With his departure, it could once again be said that everyone was very polite.

Makoto asked Shoji and Jiro, the two Japanese clerks in the Red Hill Consolidated Company, if they knew anything about what had happened to Burton. He asked them during their weekly training session in unarmed combat, at which both men were highly adept, having been samurai attached to Mr. Okumichi before coming to California. Makoto’s conversations with them were in Japanese, as they were with his mother.

“We heard about it,” Shoji said. “Bad luck, eh?”

“Bad luck,” Jiro said, “but I understand the young man in question was not of good character. Bad luck tends to follow such people.”

“Wait, Makoto-san, that is not the right grip.” Shoji took Makoto’s hand in his own. “Relax. If you tighten, I can feel you. The most effective hold is one that no one knows is there.”

Makoto said, “You didn’t have anything to do with it.”

“With what? Burton?” Shoji looked at Jiro. Both men shrugged. “Why would we? We don’t even know him.”

“Look on the bright side,” Jiro said. “He was not of good character. Your study environment is therefore improved by his absence.”

“Attention!” Shoji said, and threw Makoto head over heels. If he hadn’t pulled the throw at the last moment before impact, Makoto would have sustained a broken shoulder. As it was, he landed on the hard
tatami
mat with a thud that drove all the air from his lungs.

“You see?” Shoji said. “You didn’t feel the grip, so the throw was a big surprise. Remember that, Makoto-san.”

“I will,” Makoto said.

So the Chinatown Bandit was born, not out of vengeance after all, but from a need to fight his own battles, on his own terms.

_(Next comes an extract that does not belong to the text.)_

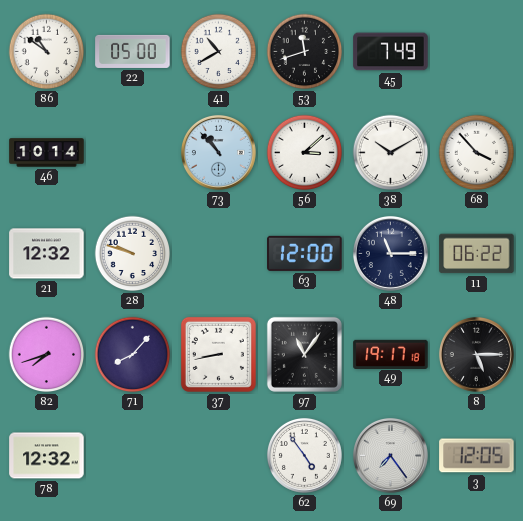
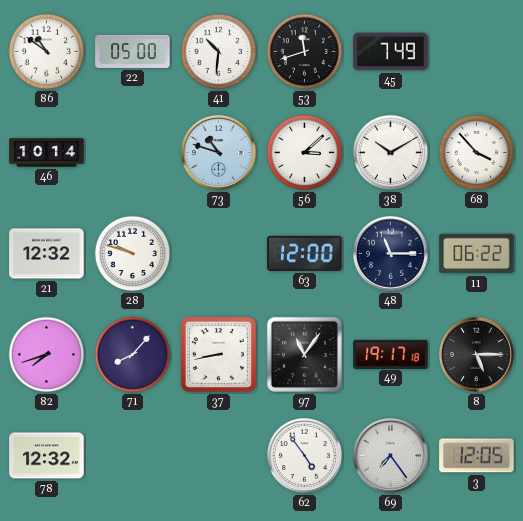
41: 10:40 -> 10:31
73: 10:53 -> 10:48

The housebreaking began as a way of establishing for himself how vulnerable other people were, especially people who thought their wealth and social position put them out of reach of the riffraff. Up the side of the house using clawed gloves and sandals, dressed all in black, as dark as the night. Survey the bedrooms, listen to snatches of dinner-table conversation drifting up the stairs, look through jewelry boxes, closets. He ceased these entries when he inadvertently caught a glimpse of Meg Chastain, a girl he’d known all his life, climbing out of the bath. His embarrassment was so acute, the very thought of secretly entering another house made him blush.

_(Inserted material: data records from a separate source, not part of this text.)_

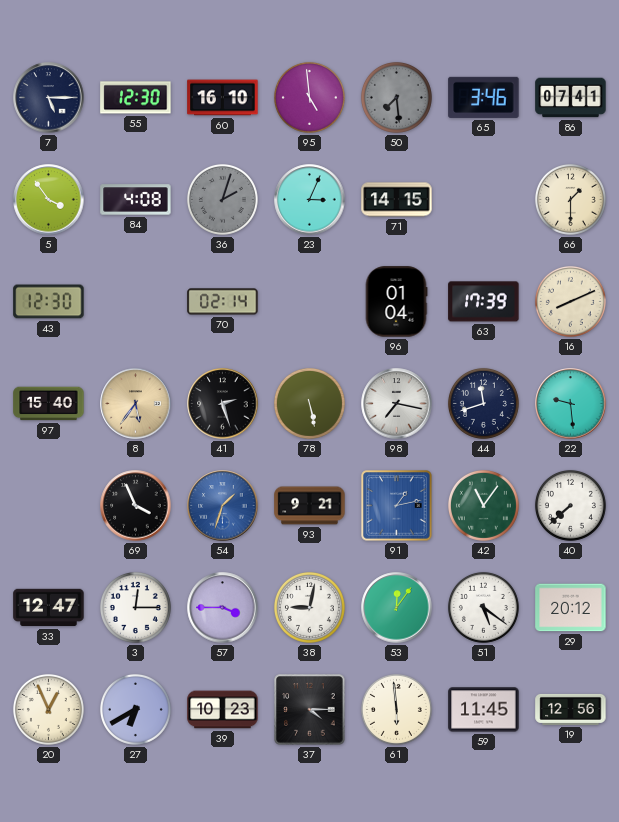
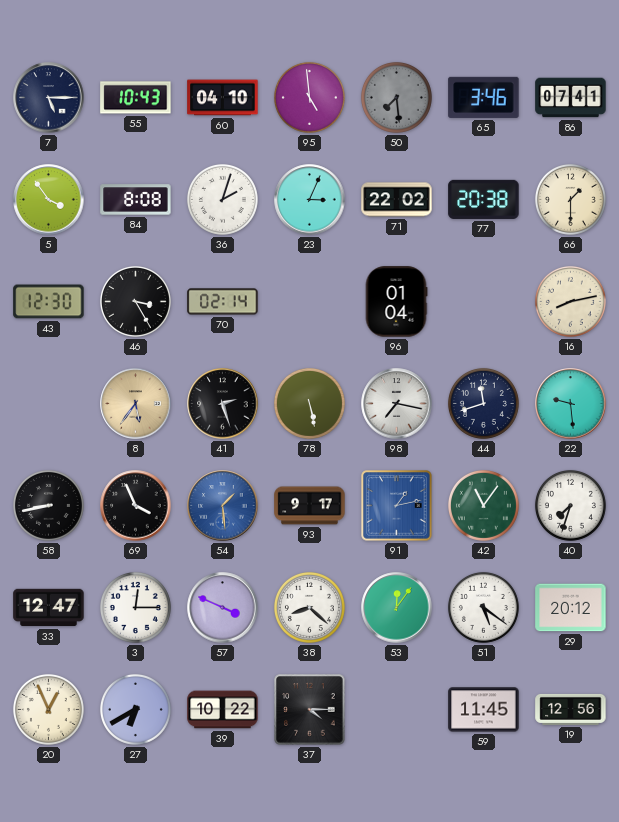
55: 12:30 -> 10:43
60: 16:10 -> 04:10
84: 4:08 -> 8:08
36 dial: grey -> white
71: 14:15 -> 22:02
77: none -> 20:38
46: none -> 3:25
63: 17:39 -> none
16: 8:11 -> 8:13
97: 15:40 -> none
58: none -> 8:43
54: 1:33 -> 1:29
93: 9:21 -> 9:17
40: 7:38 -> 7:33
57: 3:45 -> 3:49
38: 9:02 -> 8:22
39: 10:23 -> 10:22
61: 5:59 -> none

But once he had begun, it was difficult to stop entirely. Houses were out. That left the streets of the city. What to do there? Robin Hood? Steal from the rich and give to the poor? Stealing from the rich appealed to him. But give to what poor? Most of the poor in the city were Chinese, or white laborers who hated them. Neither seemed to offer a promising pool of charitable recipients.

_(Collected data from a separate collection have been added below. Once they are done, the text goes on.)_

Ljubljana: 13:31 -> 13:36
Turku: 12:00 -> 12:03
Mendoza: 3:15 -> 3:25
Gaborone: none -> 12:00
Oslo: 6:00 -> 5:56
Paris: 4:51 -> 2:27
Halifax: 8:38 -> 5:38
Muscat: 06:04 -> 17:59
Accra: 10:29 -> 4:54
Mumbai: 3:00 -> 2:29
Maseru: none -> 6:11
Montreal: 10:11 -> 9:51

Then one day, while lunching at the Jade Lotus, he caught a glimpse of a young woman who at first he almost mistook for his sister Angela, unaccountably dressed in a Chinese
cheong-sam
gown. On closer inspection, he saw the congruities were superficial and entirely due to similar mixed parentage. The attraction thereafter was not love or sex, but the implication suggested by her existence, the existence of her brother, their similarities to his own sisters, and the dissimilarities between all of them and himself. How likely was it that he was who he was told he was, namely, Matthew Stark’s son? The human evidence strongly suggested that it was not very likely at all.